(Dataset entries)
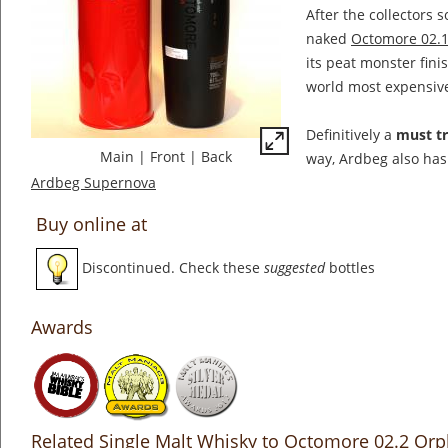
After the collectors 
naked
Octomore 02.
its peat monster fini
world most expensiv
Definitively a
must t
Main
|
Front
|
Back
way, Ardbeg also has
Ardbeg Supernova
Buy online at
Discontinued. Check these
suggested
bottles
Awards
Related Single Malt Whisky to Octomore 02.2 Or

- [Task brief]: Repeat the records above exactly, omitting every picture.

- [Reply]:
After the collectors 
naked
Octomore 02.
its peat monster fini
world most expensiv
Definitively a
must t
Main
|
Front
|
Back
way, Ardbeg also has
Ardbeg Supernova
Buy online at
Discontinued. Check these
suggested
bottles
Awards
Related Single Malt Whisky to Octomore 02.2 Or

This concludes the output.